As an investor who wants to optimize your portfolio, there are certain things you must have good knowledge of, one of which is about unregistered securities and stocks.
This article discusses everything you need to know about unregistered securities and stocks.
Whether you’re just starting investing or are an established accredited investor, you should proceed with caution while dealing with unregistered securities.
Although many unregistered securities offerings are legitimate, perpetrators frequently hide behind these transactions to conduct various investment scams and securities frauds.
To avoid falling victim to these types of scams, you should understand what constitutes unregistered securities, the exemptions that define legitimate unregistered offerings, and how to recognize the red flags of potential fraud or fraudulent unregistered securities.
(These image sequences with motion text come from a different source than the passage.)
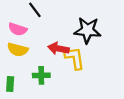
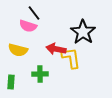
pink semicircle: (18, 29) -> (28, 26), moved
black star: (87, 30) -> (83, 32), turned 30

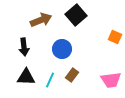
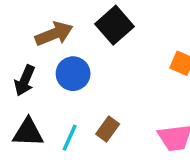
black arrow: (24, 47) -> (25, 81), turned 30
blue circle: (62, 49) -> (73, 74), moved

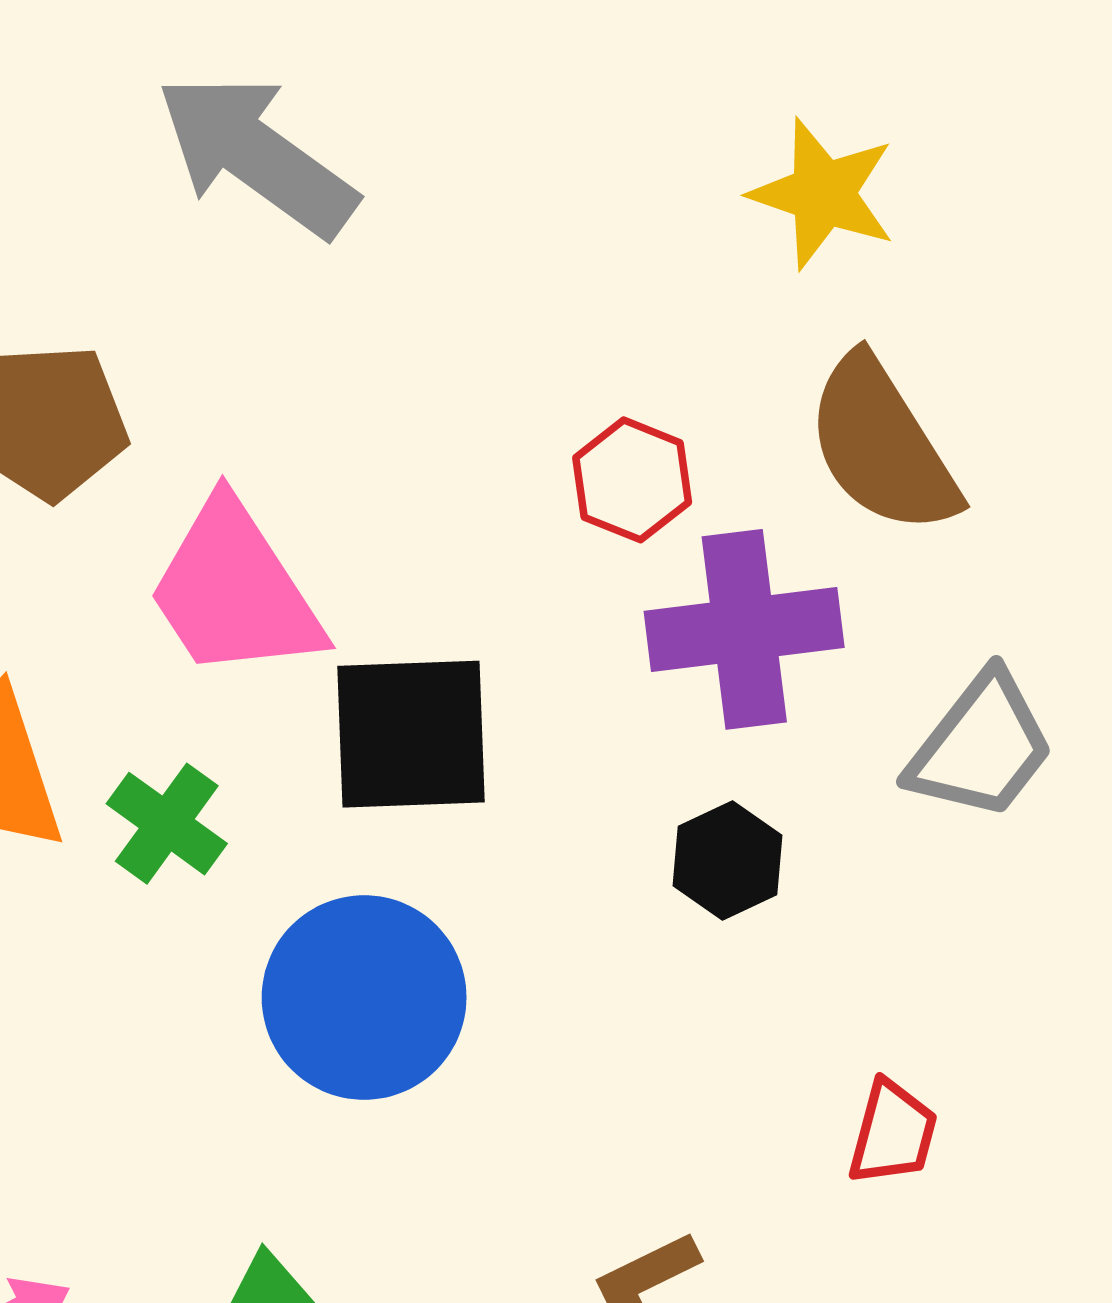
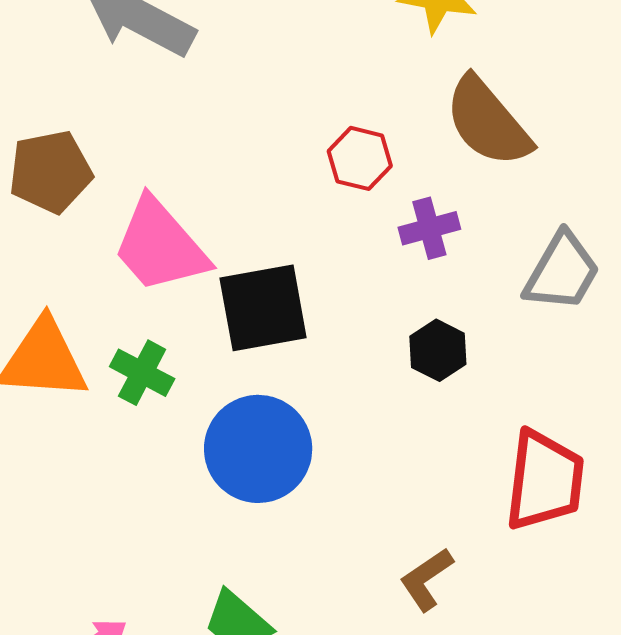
purple cross: (744, 629) -> (429, 228), size x0.6
red trapezoid: (893, 1133) -> (545, 480), size x1.8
Before delving further into the subject, let us get a clear picture of what securities are.
What are Securities?
The Securities Act of 1933 defines securities as follows:
“any note, stock, treasury stock, security future, security-based swap, bond, debenture, evidence of indebtedness, certificate of interest or participation in any profit-sharing agreement, collateral-trust certificate, pre-organization certificate or subscription, transferable share, investment contract, voting-trust certificate, certificate of deposit for a security, fractional undivided interest in oil, gas, or other mineral rights”
This means that firms that sell securities to residents must register and follow SEC and state-level regulations unless an exception exists.
The nature of the consideration obtained in exchange for securities has no bearing on securities legislation.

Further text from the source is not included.